For this problem your gonna have to learn to manipulate the form D=qd+R where D=dividend q=quotiend d=divisor and R= remainder
Substituting the info given about n using the above equation we have
n=5a+1 (where a is the quotient)
n=7b+3 (where b is the quotient).......(1)
Equating both sides we get
5a+1=7b+3
7b=5a-2
7b=5c+5-2 (where 5c=5a-5....This another manipulation of the above form that i spoke about)
7b=5c+3
Comparing this with the form D=kd+R we have 7b when divided by 5 gives a quotient of c and remainder of 3. When does a number divided by 5 leave a remainder of 3? As all multiples of 5 end in 5 or 10 the only numbers that will leave a remainder of 3 when divided by 5 are numbers ending in 3 or 8. So 7 b is some multiple of 7 ending in 3 or 8. Lets list them down
7b could be 28,63,98,133,203 etc
aka
7b could be 7(4),7(9),7(19),7(29) etc
So b could be 4,9,19,29 etc
We pick the smallest value from among them and put this in eqn1 we get
n=28+3
n=31
Now some number k needs to be added to n that will make it equal some multiple of 35. The smallest one is 4.

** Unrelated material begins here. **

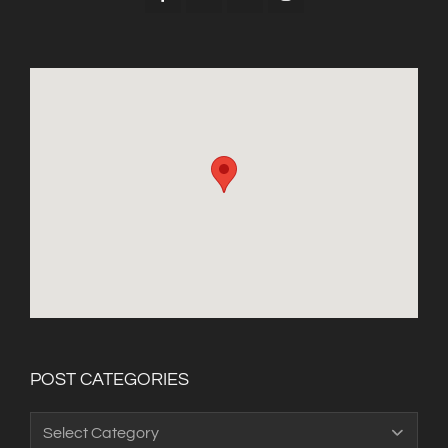
POST CATEGORIES
Post
Categories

The other way as Mitch has shown. List all the possible numbers which when divided by 5 leave a remainder of 1. eg 1,6,11,16,21,26,31,35 etc
List all the possible numbers which when divided by 7 leave a remainder of 3 3,10,17,24,31,33,40 etc
The smallest number common to both lists is 31 and when 4 is added to it, it becomes a multiple of 35.